A Winning Team

Jerry Seinfeld ideas on parenting!
February 15, 2010, 9:00 pm
Filed under: Uncategorized

Seinfeld works hard not to be too indulgent. He bemoans the way some people cater to their children’s every whim. Seinfeld has three rules of parenting, what he calls “the poison Ps.” The first is Praise—“We tell our kids, ‘Great job!’ too much,” he says. The second is Problem-solving—“We refuse to let our children have problems. Problem-solving is the most important skill to develop for success in life, and we for some reason can’t stand it if our kids have a situation that they need to ‘fix.’ Let them struggle—it’s a gift.”

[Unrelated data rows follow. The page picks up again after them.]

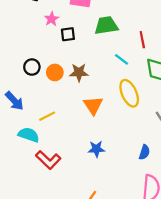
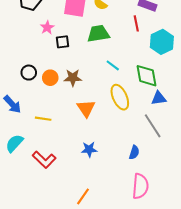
red line: (142, 40) -> (136, 23), moved
yellow line: (47, 116) -> (43, 119), turned 35
cyan semicircle: (29, 135) -> (14, 143), moved, turned -66

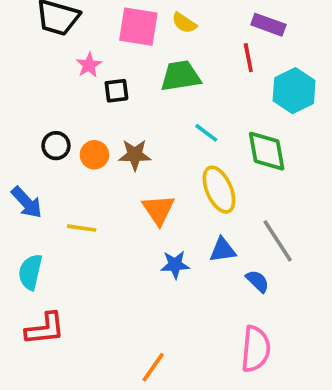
blue triangle: (159, 98) -> (223, 250), moved
cyan semicircle: (14, 143) -> (30, 272), turned -30
blue star: (89, 149) -> (175, 265), moved
blue semicircle: (134, 152) -> (257, 281), moved, turned -64
red L-shape: (44, 160) -> (45, 329), moved, turned -50

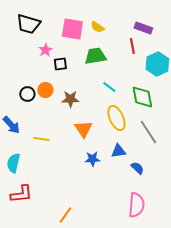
orange circle: (94, 155) -> (45, 90), moved
gray line: (278, 241) -> (148, 132), moved
orange line: (153, 367) -> (65, 215), moved

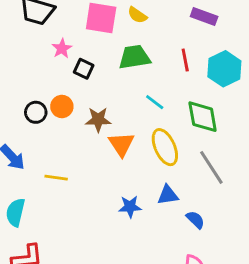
red line: (132, 46) -> (185, 60), moved
black square: (60, 64) -> (84, 69), turned 32
orange triangle: (83, 129) -> (121, 144), moved

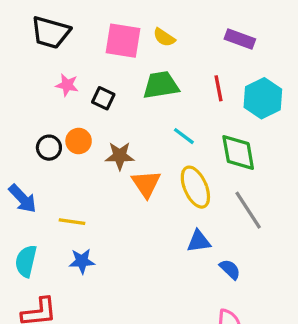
pink star: (62, 48) -> (67, 85), moved, turned -30
blue star: (130, 207) -> (82, 261), moved

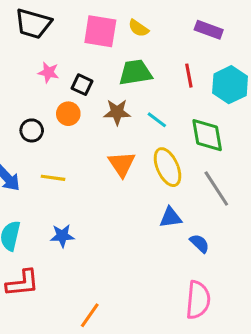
orange circle: (79, 141) -> (68, 114), moved
brown star: (120, 156) -> (117, 112), moved
yellow line: (72, 222) -> (53, 178), moved

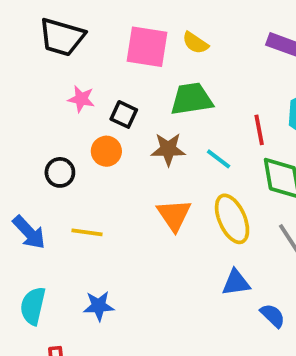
red line: (189, 76) -> (259, 130), moved

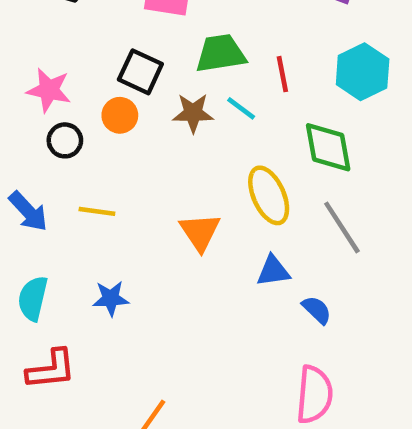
pink star: (81, 99) -> (49, 90), moved, size x1.4
black square: (124, 114) -> (140, 72), size x1.4
red line: (259, 130) -> (282, 74), moved
cyan line: (219, 159) -> (241, 108), moved
orange triangle: (174, 215) -> (200, 232), moved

Just as he’s explaining the third P—“Giving your child too much Pleasure”—a woman comes in the deli with her three young daughters and buys them all huge cookies. “Can you believe this?” Seinfeld says, gesturing like his TV counterpart used to. “It’s 5:30 p.m.—when will they have dinner? At 8?”

So why does he think we treat our kids like that? His eyes light up. “Do you want to hear my latest theory?” he asks. “It’s a little far-fetched.” He leans in and explains how children today aren’t as innocent as they used to be. “We feel so guilty for destroying that innocence—which is what we did—so we’re now trying to repair that by creating perfect childhoods for our children.” He laughs, but he’s serious at the same time. “The reason we overdo it so much is because we feel so bad about it.”

Seinfeld also believes that it is best to teach children by example. “Kids are not going to do what you tell them to do or think like you tell them to think,” he says. “Kids are watching how you deal with that waiter or that handyman, and they are probably more likely to imitate you.”

As evidence, he points to his relationship with his father, Kalmen Seinfeld, a sign-maker who died in 1985. “I find myself acting like my dad,” he says. “My dad would never say no to anyone who needed help. He was extremely unselfish. And I don’t even think that’s my nature. But I saw him do that and, wanting to be like him, I do it too.”

Read all:   www.parade.com/celebrity/2010/02/jerry-seinfeld.html by Harlan Coben

I read that Elisabeth Kubler-Ross said this: Don’t go overboard in protecting your children from the hardships of life. If you raise your young ones like plants in a greenhouse, sooner or later, when those plants have to come out into the open, they won’t be able to stand the cold. To put it another way—as one of my favorite sayings goes—”Should you shield canyons from the windstorms, you would never see the beauty of their carvings.”